Illudersi di risolvere i bilanci delle amministrazioni pubbliche, così da garantire ai cittadini
migliori servizi, con queste operazioni è semplicemente ridicolo!
Nel caso dell’Azienda Energetica Municipale di Cremona poi, sarebbe ancor più ingiustificato: un’azienda con una storia quasi secolare alle spalle che ha saputo offrire
alla città di Cremona servizi eccellenti e di molto superiori alla media nazionale, riscontrando
spesso le lodi delle Autority competenti.
Nulla a che vedere con i “carrozzoni pubblici”: buoni per rispondere a dinamiche clientelari o preelettorali che hanno visto momenti di espansione veramente ingiustificati.
Nel caso di Aem Cremona, la professionalità del personale e la capacità d’interpretare
al meglio l’obiettivo e lo scopo di un’Azienda di Servizi (al servizio della città e dei
suoi cittadini!) hanno fatto la differenza.
Questi sono patrimoni da valorizzare e custodire per il futuro, non certo da liquidare ad un “privato”
poco incline al servizio e ben orientato al profitto.
Il recentissimo referendum sull’acqua poi, ha decretato con indubbia evidenza cosa vogliono i
cittadini: Aziende di Servizi PUBBLICHE! A maggior ragione quando queste gestiscono servizi
di primaria necessità.

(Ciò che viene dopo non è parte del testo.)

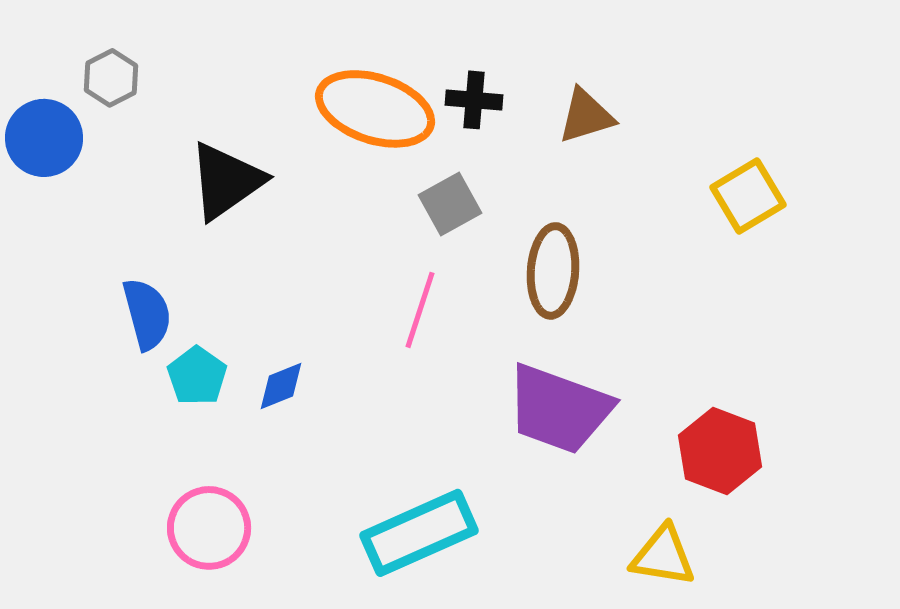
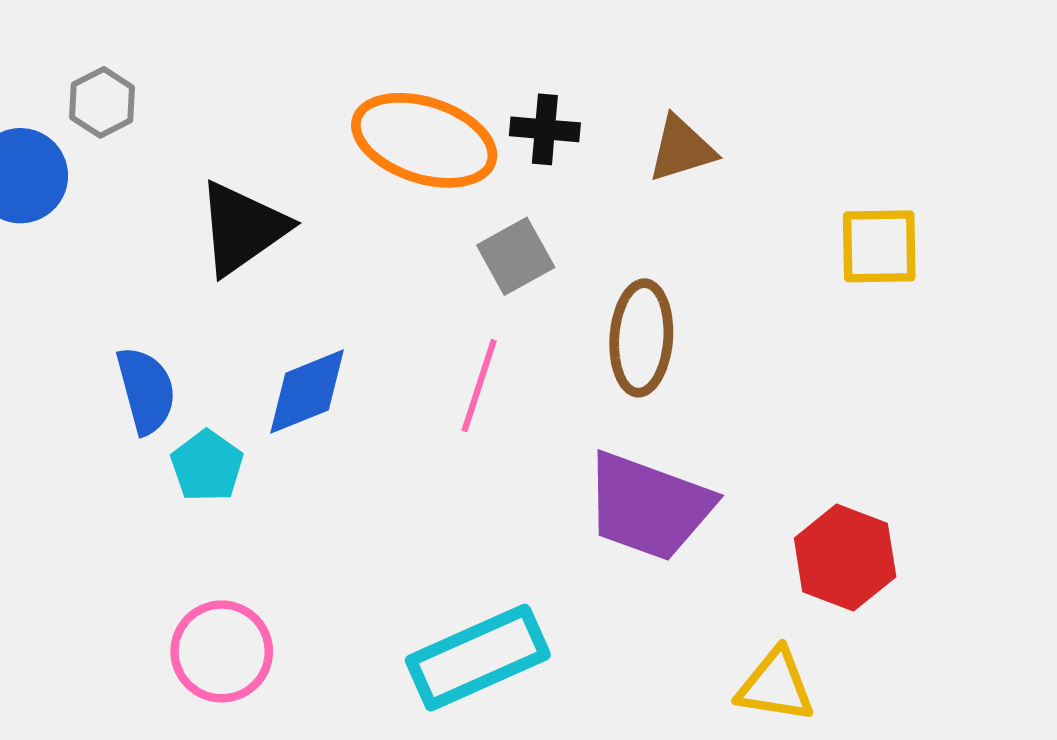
yellow square: (748, 196) -> (879, 246), turned 30
blue diamond: (281, 386) -> (307, 392), moved, size x1.5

Allora, la Politica recepisca quanto richiesto ed espresso dai cittadini,
renda efficienti le aziende ed incrementi i servizi, magari rendendoli più convenienti nelle tariffe finali; viceversa, se intende fare qualcosa di veramente utile, sgravi del suo “peso” i consigli di
amministrazioni chiamando a catene di comando e controllo più snelle, evitando inoltre di predicare
bene e, un minuto dopo, razzolare male!
Tutto ciò è un modo surrettizio di far pagare la crisi, ancora una volta, ai cittadini, non solo gravati
da un carico fiscale enorme, peraltro recentemente aumentato significativamente, bensì oltremodo
beffati dalla svendita del patrimonio pubblico, quindi, di loro legittima proprietà. Non
si trascenda nella demagogia e nel populismo, dove la ricetta di fare cassa viene propinata come
unica soluzione: si faccia pagare alla parte “peggiore” del Pese il giusto prezzo della crisi: chi
specula, chi evade il fisco, chi elude e chi impoverisce la Nazione deve avere il conto più “salato”
da saldare, mentre ai cittadini onesti si continui a dare servizi pubblici forniti da Aziende pubbliche.